Client Friendly Billing – Time Entries

A new year brings new resolutions. Despite the time of year, however, we practitioners are always resolving to “keep better track of our time” or “improve our collections.” The importance of effectively performing these two tasks cannot be understated, particularly for solos or smaller firms. But it is hard to keep track of every minute of every day. And it is often even harder to “justify” the amount of legal fees that we have incurred on behalf of a client (perhaps a friend or family member), even though those fees are completely legitimate, justified, and often discounted.

Here is a quick tip

Just recently, I was on a phone conference with a client and a couple of his other lawyers. During that conversation, I learned that one of my billing practices was not only appreciated but had actually increased my credibility as a lawyer and the credibility of my time entries and monthly bills.

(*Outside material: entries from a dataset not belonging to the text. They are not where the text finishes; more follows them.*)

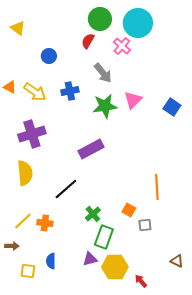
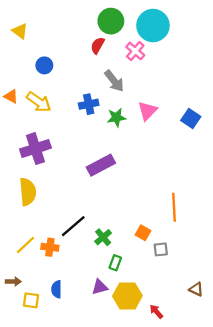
blue circle: (49, 56) -> (44, 65), moved
blue cross: (70, 91) -> (89, 104), moved
green star: (105, 106) -> (116, 117), size x0.7
black line: (66, 189) -> (73, 226), moved
green rectangle: (104, 237) -> (115, 263), size x0.6
brown arrow: (12, 246) -> (13, 282), moved

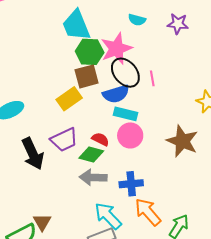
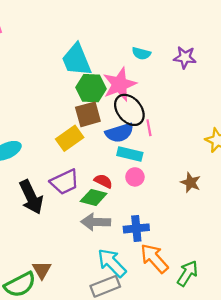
pink line: (152, 78) -> (149, 128), moved
pink circle: (130, 135) -> (135, 177), size x0.7
brown star: (182, 141) -> (191, 183), size x0.6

It is really simple. As an example, when I get an email from and/or respond to an email from a client, I make sure that it gets entered into my time tracking system. I also make sure that it shows up on the monthly invoice sent to my client. The key, however, is that if the email is not substantive or only takes a few minutes to read or respond to, I do not bill for it. Here is an example of a time entry that might show up on my bill:

  • Email to/from client re: status of case and recent developments (0.2) (not billed).

I track the time so that it shows up in my productivity report but I make sure that my client doesn’t get charged for it. I am able to accurately account for my time and, more importantly, make sure that my client knows I did work on their matter without billing them the time. In my mind, certain actions and tasks should not be billed but that does not mean that clients should not know that these activities are taking place. Clients appreciate it when they find out their lawyers are working for them without billing them for every single minute. Many attorneys may leave these “meaningless” time entries off their time sheets or invoices but, as a client, would you rather see:

  • Phone conf/ w/ opposing counsel re discovery issues (0.60)
  • Email to/from client re discovery issues and specific information needed from client (0.30).

Or

  • Email to/from client re anticipated discovery issues (0.10) (not billed).
  • Phone conf/ w/ opposing counsel re discovery issues (0.60).
  • Email to/from client re conf/ w/ opposing counsel re discovery issues (0.20) (not billed).
  • Email to/from client re discovery issues and specific information needed from client (0.30).
  • Email to/from client re follow-up on additional discovery information (0.10) (not billed).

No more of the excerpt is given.